Bahwa syarat usia sebagaimana diatur pada Pasal 29 huruf e UU KPK dan masa jabatan Pimpinan KPK sebagaimana diatur pada Pasal 34 UU KPK merupakan kebijakan hukum terbuka (open legal policy) dari pemerintah dan pembentuk undang-undang sesuai dengan kebutuhan penyelenggaraan negara sebagaimana model kepemimpinan Komisi Pemberantasan Korupsi yang dinyatakan pada Penjelasan Umum Undang-Undang Nomor 30 Tahun 2002 yang menyatakan: “dalam proses pembentukan Komisi Pemberantasan
Korupsi, tidak kalah pentingnya adalah sumber daya manusia yang akan memimpin dan mengelola Komisi Pemberantasan Korupsi. Undang-Undang ini memberikan dasar hukum yang kuat sehingga sumber daya manusia tersebut dapat konsisten dalam melaksanakan tugas dan wewenangnya sesuai dengan ketentuan Undang-Undang ini”. Oleh karena KPK sesuai Pasal 1 angka 3 juncto Pasal 3 UU KPK merupakan lembaga negara dalam rumpun kekuasaan eksekutif yang melaksanakan tugas dan wewenang pemberantasan Tindak Pidana Korupsi bersifat independen dan bebas dari pengaruh kekuasaan manapun dan KPK dipimpin oleh Pimpinan secara kolektif kolegial yang secara kelembagaan tidak memiliki kewenangan untuk menentukan syarat usia dan masa jabatan Pimpinan KPK.

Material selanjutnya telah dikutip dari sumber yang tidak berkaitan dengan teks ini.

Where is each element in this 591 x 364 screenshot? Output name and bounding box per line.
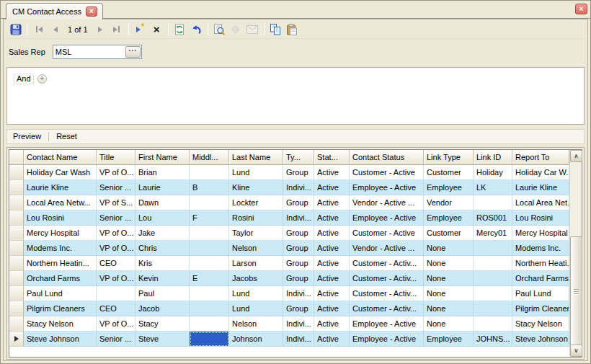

Berdasarkan hal-hal tersebut, KPK menyerahkan pengujian konstitusionalitas norma Pasal 29 huruf e dan Pasal 34 UU KPK dalam perkara a quo kepada Mahkamah Konstitusi yang memiliki kewenangan pengujian undang-undang terhadap Undang-Undang Dasar berdasarkan Pasal 24C ayat (1) UUD 1945.
[2.6] Menimbang bahwa Pemohon menyerahkan kesimpulan kepada Mahkamah pada tanggal 28 April 2023 yang pada pokoknya menyatakan sebagai berikut:
Selanjutnya, selain telah mengajukan permohonan dan mengikuti persidangan dengan baik dan tertib, Pemohon juga telah mengajukan Bukti-bukti Tertulis berupa Bukti dengan kode P-1 sampai dengan P-9, dan Keterangan Ahli Pemohon yang disampaikan di persidangan dibawah sumpah yaitu:
1. Dr. Emanuel Sujatmoko, S.H., M.S.,: Keterangan Ahli berkaitan dengan Permohonan Pemohon yaitu Analisis hukum Ahli terkait “Batas usia sebagai syarat untuk dapat diangkat menjadi pimpinan KPK dan masa jabatan pimpinan KPK”, yang pada intinya menyatakan:
- Seseorang yang secara hukum telah dinyatakan Dewasa/cakap menduduki jabatan tertentu, tidak dapat dikemudian hari dinyatakan tidak dewasa/
cakap kecuali ada perubahan signifikan misalnya Gila/sakit ingatan.
Begitupun terhadap adanya perubahan ketentuan persyaratan tentang kecakapan hal tersebut harus melindungi hak setiap orang yang secara hukum telah dinyatakan dewasa/cakap.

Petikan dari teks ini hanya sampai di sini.